## Data listing
^^^^^^^^^^^^^^^^
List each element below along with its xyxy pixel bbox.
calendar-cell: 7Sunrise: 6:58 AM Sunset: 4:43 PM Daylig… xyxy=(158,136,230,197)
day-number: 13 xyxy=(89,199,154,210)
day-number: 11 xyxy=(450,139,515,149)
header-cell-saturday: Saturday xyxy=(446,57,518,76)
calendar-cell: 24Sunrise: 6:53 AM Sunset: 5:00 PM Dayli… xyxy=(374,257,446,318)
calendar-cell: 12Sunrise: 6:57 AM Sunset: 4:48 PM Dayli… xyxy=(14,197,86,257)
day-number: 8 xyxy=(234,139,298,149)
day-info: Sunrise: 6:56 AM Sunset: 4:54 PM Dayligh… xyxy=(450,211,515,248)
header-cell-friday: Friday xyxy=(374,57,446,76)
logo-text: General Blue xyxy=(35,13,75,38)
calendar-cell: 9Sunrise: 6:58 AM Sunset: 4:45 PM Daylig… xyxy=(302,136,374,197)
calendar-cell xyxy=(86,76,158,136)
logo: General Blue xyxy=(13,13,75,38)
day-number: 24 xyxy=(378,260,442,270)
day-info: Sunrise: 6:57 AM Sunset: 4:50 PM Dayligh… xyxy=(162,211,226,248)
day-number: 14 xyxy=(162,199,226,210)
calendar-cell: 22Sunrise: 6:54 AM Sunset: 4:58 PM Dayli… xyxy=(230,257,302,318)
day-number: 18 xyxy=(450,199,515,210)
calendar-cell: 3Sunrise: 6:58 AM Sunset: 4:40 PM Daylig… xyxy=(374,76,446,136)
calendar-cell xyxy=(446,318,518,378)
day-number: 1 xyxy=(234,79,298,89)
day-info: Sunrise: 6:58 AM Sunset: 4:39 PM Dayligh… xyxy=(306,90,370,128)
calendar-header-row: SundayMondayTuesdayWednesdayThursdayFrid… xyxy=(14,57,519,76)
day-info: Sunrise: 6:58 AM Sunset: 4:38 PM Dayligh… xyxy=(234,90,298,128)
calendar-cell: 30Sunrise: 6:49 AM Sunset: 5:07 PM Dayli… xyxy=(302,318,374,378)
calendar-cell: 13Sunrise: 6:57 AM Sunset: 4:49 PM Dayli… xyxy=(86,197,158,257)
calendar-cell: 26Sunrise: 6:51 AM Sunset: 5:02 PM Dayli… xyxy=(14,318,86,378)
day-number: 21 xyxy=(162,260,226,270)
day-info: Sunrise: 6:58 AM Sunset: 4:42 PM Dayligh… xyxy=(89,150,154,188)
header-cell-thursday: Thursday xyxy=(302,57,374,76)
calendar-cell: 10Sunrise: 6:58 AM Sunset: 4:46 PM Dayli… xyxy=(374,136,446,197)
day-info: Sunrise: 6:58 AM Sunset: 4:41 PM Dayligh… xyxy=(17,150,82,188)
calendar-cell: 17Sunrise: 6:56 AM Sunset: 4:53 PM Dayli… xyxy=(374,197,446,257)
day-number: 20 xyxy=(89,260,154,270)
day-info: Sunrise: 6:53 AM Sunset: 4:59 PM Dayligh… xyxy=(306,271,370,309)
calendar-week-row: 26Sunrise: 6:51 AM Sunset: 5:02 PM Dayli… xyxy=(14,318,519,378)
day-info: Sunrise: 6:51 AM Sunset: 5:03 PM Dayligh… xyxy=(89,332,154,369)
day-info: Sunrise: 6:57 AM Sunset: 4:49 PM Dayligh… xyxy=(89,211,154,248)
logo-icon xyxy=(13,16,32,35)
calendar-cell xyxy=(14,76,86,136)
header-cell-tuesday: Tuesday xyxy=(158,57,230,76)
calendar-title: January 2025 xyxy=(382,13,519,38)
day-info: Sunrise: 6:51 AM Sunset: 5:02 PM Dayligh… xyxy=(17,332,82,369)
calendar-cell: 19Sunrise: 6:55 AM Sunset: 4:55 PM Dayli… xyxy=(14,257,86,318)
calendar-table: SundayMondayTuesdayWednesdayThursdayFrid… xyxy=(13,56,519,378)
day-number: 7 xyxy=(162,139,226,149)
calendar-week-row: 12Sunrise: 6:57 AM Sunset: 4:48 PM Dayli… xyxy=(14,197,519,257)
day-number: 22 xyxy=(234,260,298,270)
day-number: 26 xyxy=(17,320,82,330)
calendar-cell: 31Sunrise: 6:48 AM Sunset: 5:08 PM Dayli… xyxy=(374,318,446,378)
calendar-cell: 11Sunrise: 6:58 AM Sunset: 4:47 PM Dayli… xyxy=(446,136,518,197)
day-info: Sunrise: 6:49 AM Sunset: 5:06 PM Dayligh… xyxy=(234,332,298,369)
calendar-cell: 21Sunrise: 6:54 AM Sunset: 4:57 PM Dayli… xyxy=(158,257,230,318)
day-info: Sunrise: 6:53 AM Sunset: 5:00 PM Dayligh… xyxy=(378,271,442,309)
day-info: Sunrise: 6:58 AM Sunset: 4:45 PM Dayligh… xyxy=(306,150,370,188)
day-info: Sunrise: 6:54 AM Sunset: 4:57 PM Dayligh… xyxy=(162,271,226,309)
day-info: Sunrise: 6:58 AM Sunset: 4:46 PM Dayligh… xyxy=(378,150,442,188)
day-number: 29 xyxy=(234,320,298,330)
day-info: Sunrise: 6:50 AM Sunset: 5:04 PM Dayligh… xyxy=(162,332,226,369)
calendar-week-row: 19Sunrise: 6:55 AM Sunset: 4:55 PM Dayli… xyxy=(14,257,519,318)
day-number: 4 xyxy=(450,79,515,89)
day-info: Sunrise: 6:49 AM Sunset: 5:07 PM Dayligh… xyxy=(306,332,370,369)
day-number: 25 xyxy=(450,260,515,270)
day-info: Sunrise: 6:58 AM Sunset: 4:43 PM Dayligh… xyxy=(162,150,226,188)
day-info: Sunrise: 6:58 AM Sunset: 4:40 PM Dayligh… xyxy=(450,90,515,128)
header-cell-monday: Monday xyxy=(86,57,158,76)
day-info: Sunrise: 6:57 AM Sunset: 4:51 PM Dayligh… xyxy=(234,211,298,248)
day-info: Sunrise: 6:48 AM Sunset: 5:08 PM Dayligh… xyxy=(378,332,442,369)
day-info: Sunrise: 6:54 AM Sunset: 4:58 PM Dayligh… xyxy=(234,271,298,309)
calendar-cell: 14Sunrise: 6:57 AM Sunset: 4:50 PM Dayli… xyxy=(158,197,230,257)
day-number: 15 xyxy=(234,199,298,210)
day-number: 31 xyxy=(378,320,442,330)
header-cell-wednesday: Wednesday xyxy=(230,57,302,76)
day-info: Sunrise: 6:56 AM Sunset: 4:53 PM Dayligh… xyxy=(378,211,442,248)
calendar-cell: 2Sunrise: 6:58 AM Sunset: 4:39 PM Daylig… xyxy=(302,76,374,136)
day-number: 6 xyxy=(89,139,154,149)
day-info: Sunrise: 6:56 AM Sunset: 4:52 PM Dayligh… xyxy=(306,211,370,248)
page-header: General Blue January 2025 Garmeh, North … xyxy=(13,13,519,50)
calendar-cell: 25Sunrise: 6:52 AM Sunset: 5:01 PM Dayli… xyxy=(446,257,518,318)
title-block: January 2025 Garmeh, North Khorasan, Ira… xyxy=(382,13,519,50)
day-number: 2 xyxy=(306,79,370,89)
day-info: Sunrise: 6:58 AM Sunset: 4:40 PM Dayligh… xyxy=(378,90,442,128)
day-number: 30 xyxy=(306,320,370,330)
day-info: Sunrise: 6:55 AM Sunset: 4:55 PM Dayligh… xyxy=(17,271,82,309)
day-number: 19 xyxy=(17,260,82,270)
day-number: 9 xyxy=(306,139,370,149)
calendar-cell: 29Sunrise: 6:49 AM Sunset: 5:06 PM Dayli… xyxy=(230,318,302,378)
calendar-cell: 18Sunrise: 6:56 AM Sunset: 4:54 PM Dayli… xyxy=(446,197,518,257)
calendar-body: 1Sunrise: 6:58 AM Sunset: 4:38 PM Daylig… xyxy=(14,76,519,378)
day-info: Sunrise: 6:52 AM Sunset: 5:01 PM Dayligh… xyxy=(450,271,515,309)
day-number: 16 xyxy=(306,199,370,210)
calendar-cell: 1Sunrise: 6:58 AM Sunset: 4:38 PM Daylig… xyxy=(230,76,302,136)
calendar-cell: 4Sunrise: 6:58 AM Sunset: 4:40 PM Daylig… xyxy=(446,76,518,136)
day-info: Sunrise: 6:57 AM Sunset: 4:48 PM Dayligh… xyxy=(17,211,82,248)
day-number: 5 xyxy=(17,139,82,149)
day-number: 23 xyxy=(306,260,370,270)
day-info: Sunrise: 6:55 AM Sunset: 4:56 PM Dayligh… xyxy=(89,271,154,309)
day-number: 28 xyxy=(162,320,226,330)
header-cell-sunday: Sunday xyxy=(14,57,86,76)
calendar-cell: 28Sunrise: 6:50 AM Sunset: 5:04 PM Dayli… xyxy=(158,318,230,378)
^^^^^^^^^^^^^^^^
## Exercise prompt
Determine how many lines of the material hold "Blue", and respond with that number only.

## Output
3